-- DATASET RECORDS follows --

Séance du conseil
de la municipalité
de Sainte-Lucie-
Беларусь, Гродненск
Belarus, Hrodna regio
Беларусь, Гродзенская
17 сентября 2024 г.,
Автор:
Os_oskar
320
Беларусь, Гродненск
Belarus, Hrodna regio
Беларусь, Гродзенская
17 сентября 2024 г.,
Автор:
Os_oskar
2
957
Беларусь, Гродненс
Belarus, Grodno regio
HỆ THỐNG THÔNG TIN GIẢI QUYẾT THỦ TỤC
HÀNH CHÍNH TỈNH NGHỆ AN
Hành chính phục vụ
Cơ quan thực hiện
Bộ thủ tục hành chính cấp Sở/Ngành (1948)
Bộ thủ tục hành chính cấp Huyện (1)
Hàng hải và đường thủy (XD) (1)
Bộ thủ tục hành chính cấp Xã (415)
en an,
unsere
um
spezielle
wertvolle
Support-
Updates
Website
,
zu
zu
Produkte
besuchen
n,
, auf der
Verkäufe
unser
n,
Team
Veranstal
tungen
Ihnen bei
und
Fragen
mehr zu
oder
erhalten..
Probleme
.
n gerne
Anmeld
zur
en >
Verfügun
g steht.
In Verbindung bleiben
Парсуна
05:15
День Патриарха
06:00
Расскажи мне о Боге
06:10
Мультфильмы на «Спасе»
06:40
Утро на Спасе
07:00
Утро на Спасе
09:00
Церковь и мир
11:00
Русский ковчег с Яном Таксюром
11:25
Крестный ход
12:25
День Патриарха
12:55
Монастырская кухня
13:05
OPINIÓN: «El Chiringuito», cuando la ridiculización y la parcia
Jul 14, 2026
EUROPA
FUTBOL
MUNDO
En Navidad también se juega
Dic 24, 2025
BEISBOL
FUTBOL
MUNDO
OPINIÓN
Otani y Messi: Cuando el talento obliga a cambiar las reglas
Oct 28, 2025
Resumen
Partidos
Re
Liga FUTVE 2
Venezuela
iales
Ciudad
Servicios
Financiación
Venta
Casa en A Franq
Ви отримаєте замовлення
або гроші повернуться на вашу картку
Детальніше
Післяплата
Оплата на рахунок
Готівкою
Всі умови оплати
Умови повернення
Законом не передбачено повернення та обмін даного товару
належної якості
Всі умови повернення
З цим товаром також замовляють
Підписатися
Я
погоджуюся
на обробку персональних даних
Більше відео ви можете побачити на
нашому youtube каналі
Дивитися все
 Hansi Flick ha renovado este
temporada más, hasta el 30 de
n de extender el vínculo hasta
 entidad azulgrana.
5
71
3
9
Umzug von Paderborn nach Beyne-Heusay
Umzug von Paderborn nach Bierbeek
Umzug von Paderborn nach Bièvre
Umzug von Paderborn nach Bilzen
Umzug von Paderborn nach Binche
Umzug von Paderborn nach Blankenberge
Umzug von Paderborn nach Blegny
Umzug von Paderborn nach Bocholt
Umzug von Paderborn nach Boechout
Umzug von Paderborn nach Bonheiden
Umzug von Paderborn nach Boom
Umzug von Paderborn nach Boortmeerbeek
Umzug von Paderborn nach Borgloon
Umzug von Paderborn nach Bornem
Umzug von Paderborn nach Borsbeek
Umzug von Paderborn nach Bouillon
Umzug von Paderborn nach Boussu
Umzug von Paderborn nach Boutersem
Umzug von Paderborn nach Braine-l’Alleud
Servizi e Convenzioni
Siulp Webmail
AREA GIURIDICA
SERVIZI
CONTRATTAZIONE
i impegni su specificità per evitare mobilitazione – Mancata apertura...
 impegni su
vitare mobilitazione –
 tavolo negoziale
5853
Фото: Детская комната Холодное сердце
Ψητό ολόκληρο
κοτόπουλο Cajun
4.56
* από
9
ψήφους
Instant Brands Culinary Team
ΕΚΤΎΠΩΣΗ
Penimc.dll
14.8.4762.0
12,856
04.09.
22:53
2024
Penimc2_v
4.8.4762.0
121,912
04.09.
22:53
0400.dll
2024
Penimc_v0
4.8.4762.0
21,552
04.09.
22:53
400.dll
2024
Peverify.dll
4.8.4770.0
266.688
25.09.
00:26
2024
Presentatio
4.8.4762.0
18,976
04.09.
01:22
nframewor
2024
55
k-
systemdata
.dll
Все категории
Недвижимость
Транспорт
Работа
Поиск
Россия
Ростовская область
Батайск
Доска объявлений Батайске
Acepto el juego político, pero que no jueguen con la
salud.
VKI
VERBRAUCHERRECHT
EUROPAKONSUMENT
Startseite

-- DATASET RECORDS concluded --

**WHAT YOU SHOULD DO**
The lines above from the one with "Umzug von Paderborn nach Bonheiden" through the one with "Все категории" are to be duplicated exactly, ends included, with nothing added.

**WRITTEN REPLY**
Umzug von Paderborn nach Bonheiden
Umzug von Paderborn nach Boom
Umzug von Paderborn nach Boortmeerbeek
Umzug von Paderborn nach Borgloon
Umzug von Paderborn nach Bornem
Umzug von Paderborn nach Borsbeek
Umzug von Paderborn nach Bouillon
Umzug von Paderborn nach Boussu
Umzug von Paderborn nach Boutersem
Umzug von Paderborn nach Braine-l’Alleud
Servizi e Convenzioni
Siulp Webmail
AREA GIURIDICA
SERVIZI
CONTRATTAZIONE
i impegni su specificità per evitare mobilitazione – Mancata apertura...
 impegni su
vitare mobilitazione –
 tavolo negoziale
5853
Фото: Детская комната Холодное сердце
Ψητό ολόκληρο
κοτόπουλο Cajun
4.56
* από
9
ψήφους
Instant Brands Culinary Team
ΕΚΤΎΠΩΣΗ
Penimc.dll
14.8.4762.0
12,856
04.09.
22:53
2024
Penimc2_v
4.8.4762.0
121,912
04.09.
22:53
0400.dll
2024
Penimc_v0
4.8.4762.0
21,552
04.09.
22:53
400.dll
2024
Peverify.dll
4.8.4770.0
266.688
25.09.
00:26
2024
Presentatio
4.8.4762.0
18,976
04.09.
01:22
nframewor
2024
55
k-
systemdata
.dll
Все категории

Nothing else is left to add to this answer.